La prova dell’esportazione (alla base del regime di non imponibilità Iva) va fornita da ambedue gli operatori nazionali, ossia dal primo cedente (IT1) e dal cessionario/secondo cedente (IT2). Mentre per quest’ultimo soggetto – che è il vero esportatore – la prova è rappresentata dal messaggio elettronico «risultati di uscita», registrato sul sistema doganale Aida, per il primo operatore, come confermato al paragrafo 4 della nota delle dogane 3945/2007, restano invariate le modalità ordinarie e, quindi, è necessaria l’apposizione del visto doganale sulla fattura presentata all’atto dell’esportazione e la successiva integrazione con la menzione dell’uscita dei beni dal territorio dell’Ue.
Al posto dell’integrazione, il primo fornitore può esibire copia del documento doganale d’esportazione, intestato al promotore e contenente il riferimento alla triangolazione, unitamente alla stampa del messaggio di uscita; procedura che, però, presenta possibili problemi di riservatezza, visto che IT1 verrebbe a conoscenza del destinatario dell’esportazione (il cliente di IT2). In ogni caso, entrambi i procedimenti prevedono la presentazione in dogana della fattura del primo cedente il quale, tuttavia, dal primo gennaio, può presentare solamente una copia cartacea della fattura elettronica, copia che, però, non è la vera fattura che è quella in formato elettronico.
Per superare la problematica, è sufficiente estendere il concetto di documento utile quale prova dell’esportazione. Ammettere che la vidimazione della copia cartacea della fattura, trasmessa elettronicamente allo Sdi, equivale all’apposizione del visto sulla fattura (così come è stato fino a tutto il 31 dicembre 2018), non significa altro che aggiornare le istruzioni dell’amministrazione finanziaria. Si tratterebbe di estendere la valenza giuridica di tale documento, già riconosciuta nelle risposte alle Faq con riguardo alle copie delle fatture elettroniche ai condomini o agli enti non commerciali senza partita Iva, seppur al solo scopo di validare la procedura d’esportazione. Fermo restando che, in caso di discordanza fra i dati della fattura elettronica e della copia cartacea,prevalgono i primi.

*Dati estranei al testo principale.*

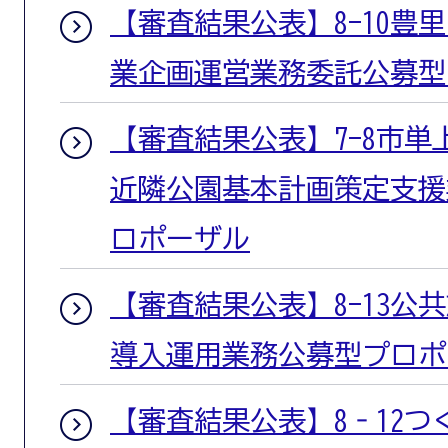
【審査結果公表】8-10豊
業企画運営業務委託公募型
【審査結果公表】7-8市単
近隣公園基本計画策定支援
ロポーザル
【審査結果公表】8-13公
導入運用業務公募型プロポ
【審査結果公表】8‐12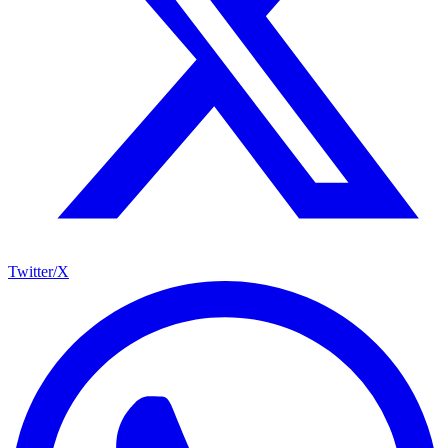
Twitter/X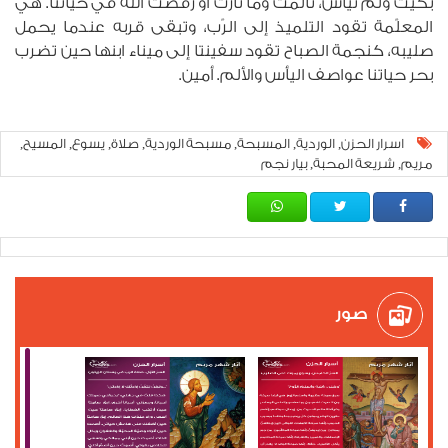
بكيت ولم تيأس، تألمت وما ثارت أو رفضت الله في حياتنا. هي
المعلّمة تقود التلميذ إلى الرّب، وتبقى قربه عندما يحمل
صليبه، كنجمة الصباح تقود سفينتا إلى ميناء ابنها حين تضرب
بحر حياتنا عواصف اليأس والألم. أمين.
اسرار الحزن
الوردية
المسبحة
مسبحة الوردية
صلاة
يسوع
المسيح
,
,
,
,
,
,
,
مريم
شريعة المحبة
بيار نجم
,
,
صور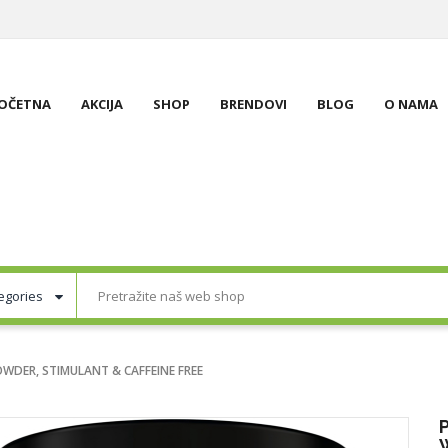
OČETNA
AKCIJA
SHOP
BRENDOVI
BLOG
O NAMA
WDER, STIMULANT & CAFFEINE FREE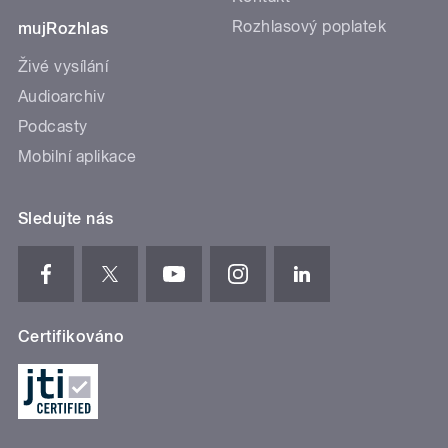
Rozhlasový poplatek
mujRozhlas
Živé vysílání
Audioarchiv
Podcasty
Mobilní aplikace
Sledujte nás
Certifikováno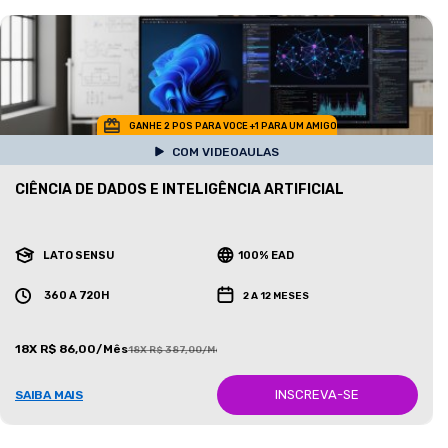
GANHE 2 POS PARA VOCE +1 PARA UM AMIGO
COM VIDEOAULAS
CIÊNCIA DE DADOS E INTELIGÊNCIA ARTIFICIAL
LATO SENSU
100% EAD
360 A 720H
2 A 12 MESES
18X R$ 86,00/Mês
18X R$ 387,00/Mês
INSCREVA-SE
SAIBA MAIS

Nella stessa logica, se la dogana appone il visto sulla copia cartacea di una fattura che risulti scartata dallo Sdi, al fine di attribuire valenza alla vidimazione del documento nell’ottica della prova dell’esportazione, è sufficiente che la fattura successivamente ritrasmessa al sistema (nei cinque giorni dallo scarto) ed emendata dell’errore che ha determinato il rifiuto, risulti conforme alla copia presentata in dogana.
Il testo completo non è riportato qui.